* [TASK PROMPT]: Only the lines with the string "ณภาพช" are needed; return each of them from the entries below.

------------------------------------------------------------------------

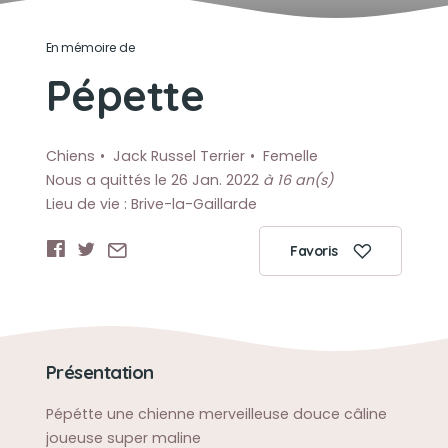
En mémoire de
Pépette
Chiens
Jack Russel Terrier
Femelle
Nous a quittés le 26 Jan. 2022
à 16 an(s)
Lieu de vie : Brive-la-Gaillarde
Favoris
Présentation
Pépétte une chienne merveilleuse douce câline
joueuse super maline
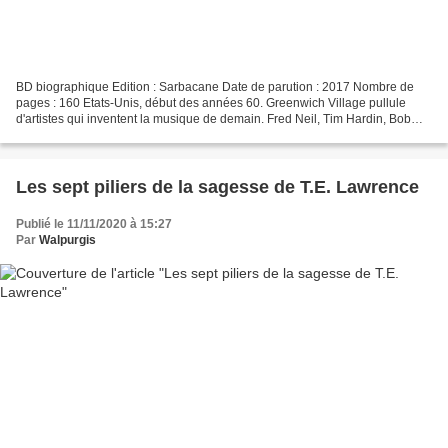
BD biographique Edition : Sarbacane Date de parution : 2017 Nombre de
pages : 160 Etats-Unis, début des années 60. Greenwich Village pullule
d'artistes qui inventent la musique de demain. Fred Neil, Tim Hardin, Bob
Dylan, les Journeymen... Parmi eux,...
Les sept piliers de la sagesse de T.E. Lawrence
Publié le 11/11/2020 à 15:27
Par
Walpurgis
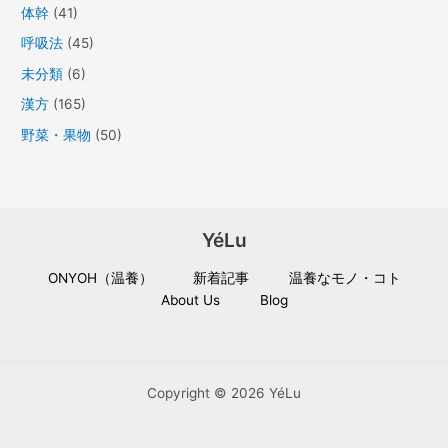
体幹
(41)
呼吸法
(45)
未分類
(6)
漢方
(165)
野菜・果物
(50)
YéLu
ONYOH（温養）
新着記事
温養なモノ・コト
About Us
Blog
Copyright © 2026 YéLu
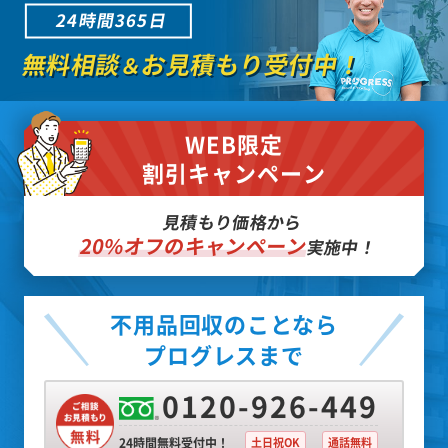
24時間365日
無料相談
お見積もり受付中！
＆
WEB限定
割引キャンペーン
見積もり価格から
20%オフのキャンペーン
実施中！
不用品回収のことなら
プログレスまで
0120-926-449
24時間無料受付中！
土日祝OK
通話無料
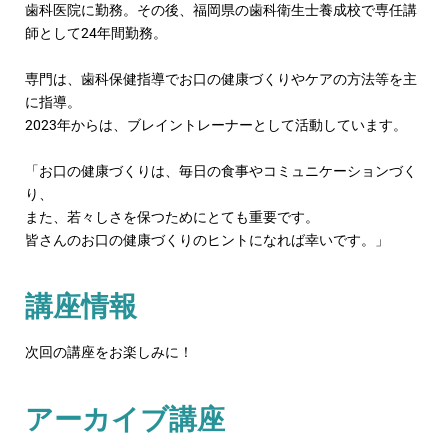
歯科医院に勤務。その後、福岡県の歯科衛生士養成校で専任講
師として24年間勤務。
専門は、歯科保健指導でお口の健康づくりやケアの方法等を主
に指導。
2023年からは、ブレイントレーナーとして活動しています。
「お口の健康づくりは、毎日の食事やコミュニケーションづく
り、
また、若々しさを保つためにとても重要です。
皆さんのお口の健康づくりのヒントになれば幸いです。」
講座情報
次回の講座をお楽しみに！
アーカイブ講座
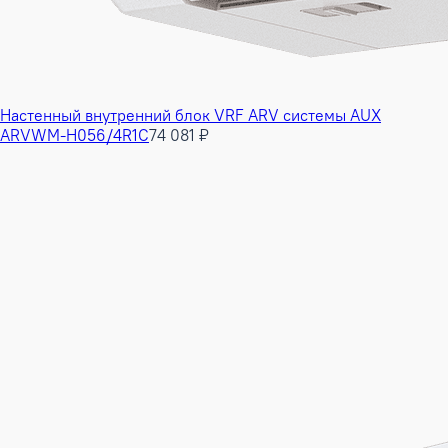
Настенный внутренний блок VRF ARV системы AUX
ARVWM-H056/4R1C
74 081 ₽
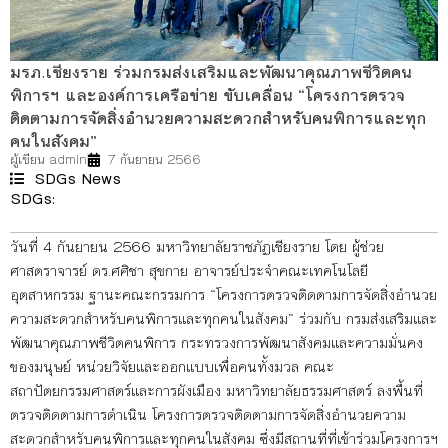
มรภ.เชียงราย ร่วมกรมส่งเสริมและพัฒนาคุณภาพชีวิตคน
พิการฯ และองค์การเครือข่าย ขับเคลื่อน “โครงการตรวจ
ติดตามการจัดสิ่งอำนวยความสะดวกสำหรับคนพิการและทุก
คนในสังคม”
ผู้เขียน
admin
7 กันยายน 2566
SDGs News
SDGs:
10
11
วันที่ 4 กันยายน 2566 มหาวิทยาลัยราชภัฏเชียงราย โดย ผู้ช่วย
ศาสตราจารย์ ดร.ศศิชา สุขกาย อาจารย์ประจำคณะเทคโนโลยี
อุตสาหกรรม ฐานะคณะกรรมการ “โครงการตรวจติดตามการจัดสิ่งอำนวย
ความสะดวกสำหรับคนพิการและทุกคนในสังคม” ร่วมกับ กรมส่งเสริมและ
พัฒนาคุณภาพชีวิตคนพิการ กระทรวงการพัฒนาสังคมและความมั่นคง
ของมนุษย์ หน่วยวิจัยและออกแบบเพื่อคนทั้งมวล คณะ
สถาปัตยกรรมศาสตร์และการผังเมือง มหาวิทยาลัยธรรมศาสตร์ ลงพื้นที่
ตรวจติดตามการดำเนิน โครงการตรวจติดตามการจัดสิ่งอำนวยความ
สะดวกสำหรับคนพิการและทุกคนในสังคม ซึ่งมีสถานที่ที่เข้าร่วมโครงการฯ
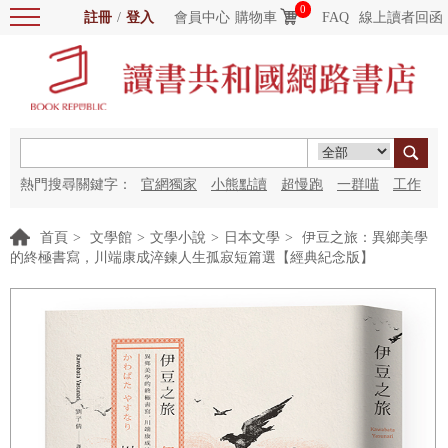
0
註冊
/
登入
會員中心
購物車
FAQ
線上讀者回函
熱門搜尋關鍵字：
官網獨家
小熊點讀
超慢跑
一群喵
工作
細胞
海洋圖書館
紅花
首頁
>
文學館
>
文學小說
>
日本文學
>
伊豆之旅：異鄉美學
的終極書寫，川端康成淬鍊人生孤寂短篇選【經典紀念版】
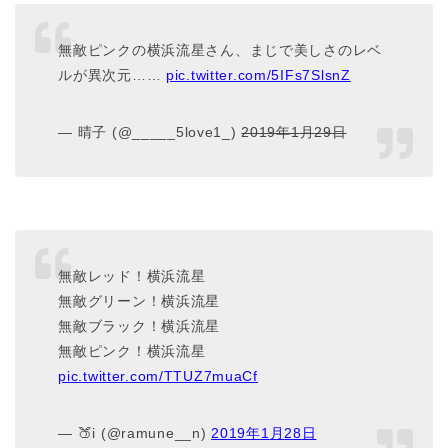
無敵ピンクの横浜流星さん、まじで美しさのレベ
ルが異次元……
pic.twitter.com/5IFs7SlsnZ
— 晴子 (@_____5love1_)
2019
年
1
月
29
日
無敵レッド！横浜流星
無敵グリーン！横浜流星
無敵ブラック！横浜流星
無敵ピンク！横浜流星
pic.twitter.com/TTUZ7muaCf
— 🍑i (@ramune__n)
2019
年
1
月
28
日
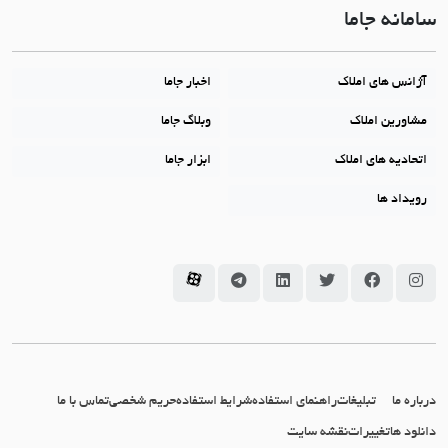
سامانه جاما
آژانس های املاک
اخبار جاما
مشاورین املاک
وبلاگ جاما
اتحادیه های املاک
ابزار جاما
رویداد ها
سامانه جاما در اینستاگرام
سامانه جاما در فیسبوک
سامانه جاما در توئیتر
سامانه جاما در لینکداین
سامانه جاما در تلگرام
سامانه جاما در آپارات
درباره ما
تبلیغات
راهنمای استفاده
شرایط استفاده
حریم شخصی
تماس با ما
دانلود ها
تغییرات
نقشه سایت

------------------------------------------------------------------------

* [WRITTEN RESPONSE]:
มรภ.เชียงราย ร่วมกรมส่งเสริมและพัฒนาคุณภาพชีวิตคน
พัฒนาคุณภาพชีวิตคนพิการ กระทรวงการพัฒนาสังคมและความมั่นคง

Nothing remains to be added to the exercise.